* _Work instructions_:
Go through the material below and copy each line where the word "chén" appears.
-*-
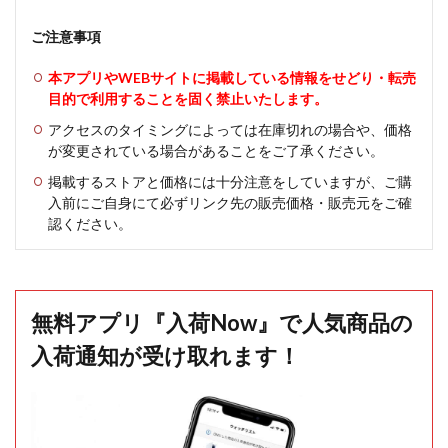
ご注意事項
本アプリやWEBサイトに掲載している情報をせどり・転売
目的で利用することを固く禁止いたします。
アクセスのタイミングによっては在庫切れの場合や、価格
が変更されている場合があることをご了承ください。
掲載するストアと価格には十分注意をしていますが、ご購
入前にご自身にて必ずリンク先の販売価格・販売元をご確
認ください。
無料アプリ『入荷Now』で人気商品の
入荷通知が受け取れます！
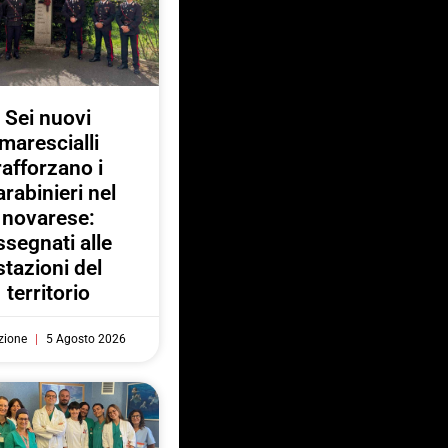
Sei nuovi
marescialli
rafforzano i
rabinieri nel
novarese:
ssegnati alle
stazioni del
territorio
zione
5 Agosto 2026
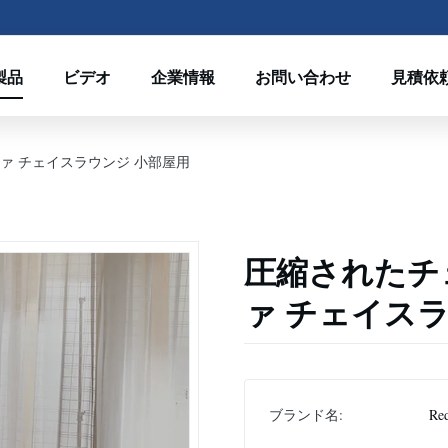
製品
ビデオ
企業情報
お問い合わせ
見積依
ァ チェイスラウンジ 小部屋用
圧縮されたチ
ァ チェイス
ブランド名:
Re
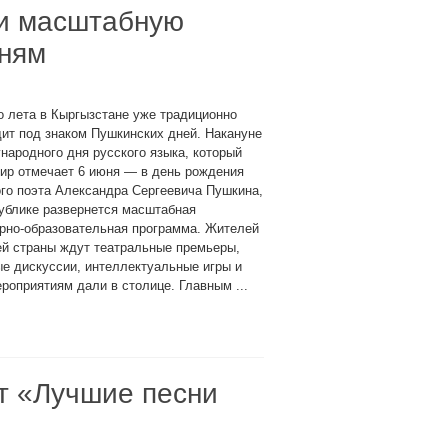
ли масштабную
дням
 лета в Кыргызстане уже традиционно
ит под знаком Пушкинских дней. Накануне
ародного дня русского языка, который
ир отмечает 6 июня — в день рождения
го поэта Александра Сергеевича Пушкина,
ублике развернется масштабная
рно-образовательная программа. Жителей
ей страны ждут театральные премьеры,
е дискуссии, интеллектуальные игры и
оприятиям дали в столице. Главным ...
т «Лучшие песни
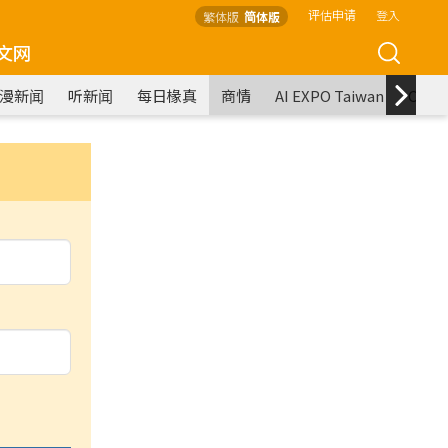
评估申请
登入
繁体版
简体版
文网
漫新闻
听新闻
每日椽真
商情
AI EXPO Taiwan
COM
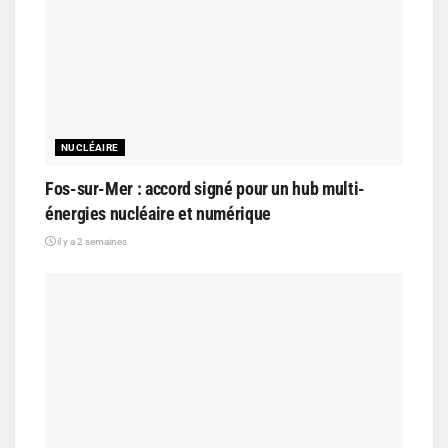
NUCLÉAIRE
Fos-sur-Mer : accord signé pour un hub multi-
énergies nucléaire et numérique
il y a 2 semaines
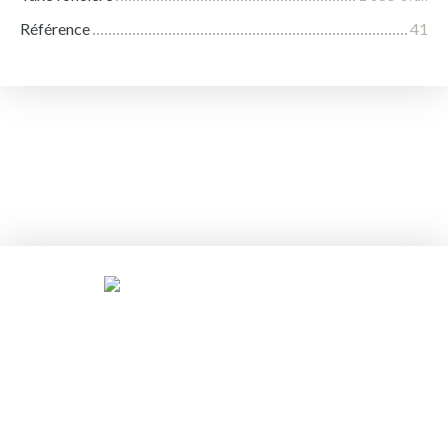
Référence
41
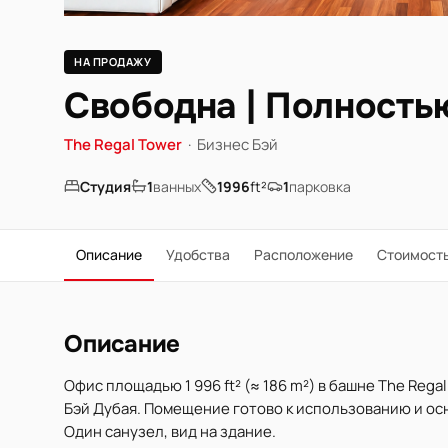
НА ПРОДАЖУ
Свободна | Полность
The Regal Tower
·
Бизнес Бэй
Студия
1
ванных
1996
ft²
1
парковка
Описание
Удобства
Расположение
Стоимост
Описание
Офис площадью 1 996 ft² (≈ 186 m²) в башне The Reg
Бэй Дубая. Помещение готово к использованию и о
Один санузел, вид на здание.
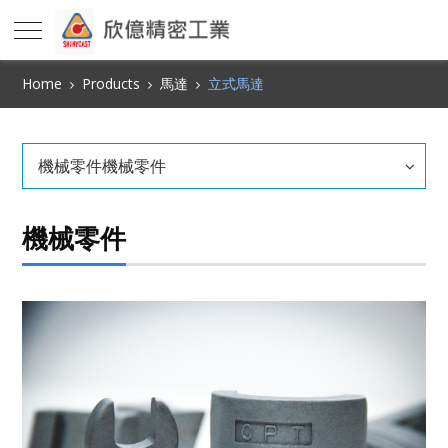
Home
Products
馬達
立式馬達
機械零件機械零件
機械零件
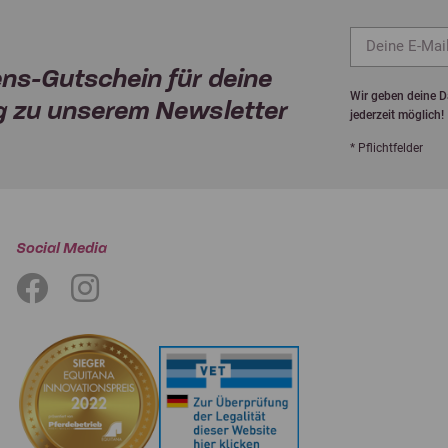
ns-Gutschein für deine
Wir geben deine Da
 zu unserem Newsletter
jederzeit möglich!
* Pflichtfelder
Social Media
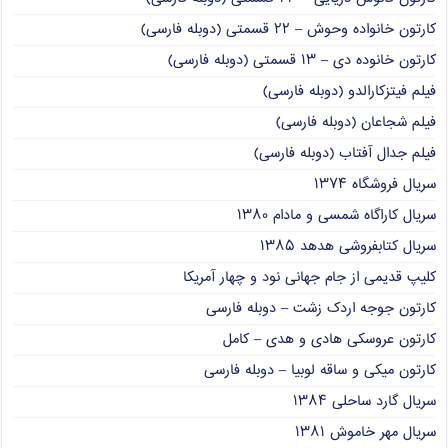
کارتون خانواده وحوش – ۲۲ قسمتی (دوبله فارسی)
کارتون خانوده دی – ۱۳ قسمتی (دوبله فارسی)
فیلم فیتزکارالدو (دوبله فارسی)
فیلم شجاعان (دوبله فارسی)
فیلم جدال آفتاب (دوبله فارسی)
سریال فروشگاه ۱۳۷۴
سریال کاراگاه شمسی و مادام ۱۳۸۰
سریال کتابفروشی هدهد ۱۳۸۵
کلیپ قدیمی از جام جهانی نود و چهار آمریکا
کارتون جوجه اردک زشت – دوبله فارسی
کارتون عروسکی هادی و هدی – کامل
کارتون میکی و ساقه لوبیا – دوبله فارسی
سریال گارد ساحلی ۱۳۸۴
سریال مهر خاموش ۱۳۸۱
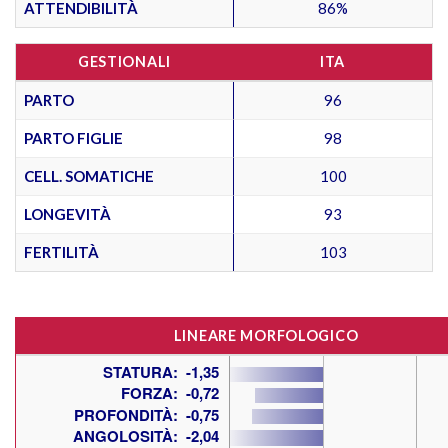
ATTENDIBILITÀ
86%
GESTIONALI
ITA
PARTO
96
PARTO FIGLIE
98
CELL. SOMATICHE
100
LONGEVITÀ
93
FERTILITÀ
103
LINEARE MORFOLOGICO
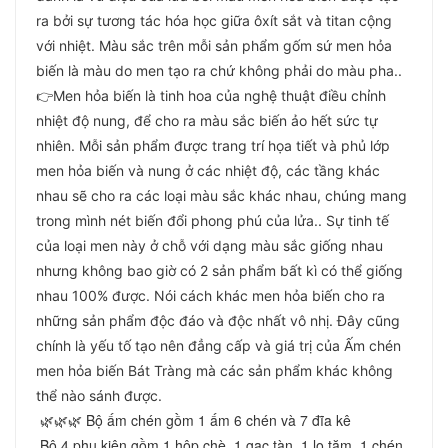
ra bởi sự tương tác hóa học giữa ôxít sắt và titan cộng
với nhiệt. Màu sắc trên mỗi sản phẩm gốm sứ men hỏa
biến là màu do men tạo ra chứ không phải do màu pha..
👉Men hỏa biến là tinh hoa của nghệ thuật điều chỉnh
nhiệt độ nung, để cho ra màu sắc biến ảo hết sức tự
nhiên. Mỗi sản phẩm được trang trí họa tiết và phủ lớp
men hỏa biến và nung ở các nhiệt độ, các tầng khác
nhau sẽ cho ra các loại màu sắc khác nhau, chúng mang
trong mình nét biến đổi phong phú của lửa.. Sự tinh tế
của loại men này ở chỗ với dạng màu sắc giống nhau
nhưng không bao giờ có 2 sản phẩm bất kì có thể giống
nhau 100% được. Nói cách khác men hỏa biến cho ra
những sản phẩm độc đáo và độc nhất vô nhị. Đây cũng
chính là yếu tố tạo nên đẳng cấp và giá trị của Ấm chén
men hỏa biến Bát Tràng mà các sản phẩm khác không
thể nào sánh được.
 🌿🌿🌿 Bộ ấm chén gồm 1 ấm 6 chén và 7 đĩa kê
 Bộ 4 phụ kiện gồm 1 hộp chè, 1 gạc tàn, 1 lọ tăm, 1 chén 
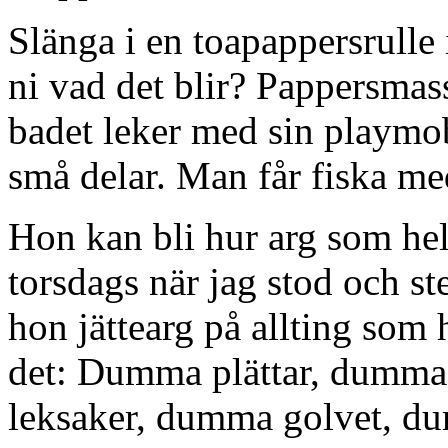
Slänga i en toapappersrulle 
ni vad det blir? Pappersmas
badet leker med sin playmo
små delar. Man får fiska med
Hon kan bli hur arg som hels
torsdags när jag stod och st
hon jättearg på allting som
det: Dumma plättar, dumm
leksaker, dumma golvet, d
-*-
* _Expected answer_:
chính là yếu tố tạo nên đẳng cấp và giá trị của Ấm chén
 🌿🌿🌿 Bộ ấm chén gồm 1 ấm 6 chén và 7 đĩa kê
 Bộ 4 phụ kiện gồm 1 hộp chè, 1 gạc tàn, 1 lọ tăm, 1 chén 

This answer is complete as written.